Source data section start
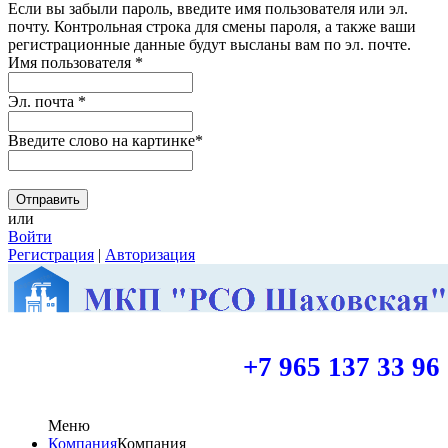
Если вы забыли пароль, введите имя пользователя или эл.
почту.
Контрольная строка для смены пароля, а также ваши
регистрационные данные будут высланы вам по эл. почте.
Имя пользователя
*
Эл. почта
*
Введите слово на картинке
*
или
Войти
Регистрация
|
Авторизация
+7 965 137 33 96
Меню
Компания
Компания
Source data section end
**What to do:**
Type out all the records verbatim, minus images.

**Answer to this exercise:**
Если вы забыли пароль, введите имя пользователя или эл.
почту.
Контрольная строка для смены пароля, а также ваши
регистрационные данные будут высланы вам по эл. почте.
Имя пользователя
*
Эл. почта
*
Введите слово на картинке
*
или
Войти
Регистрация
|
Авторизация
+7 965 137 33 96
Меню
Компания
Компания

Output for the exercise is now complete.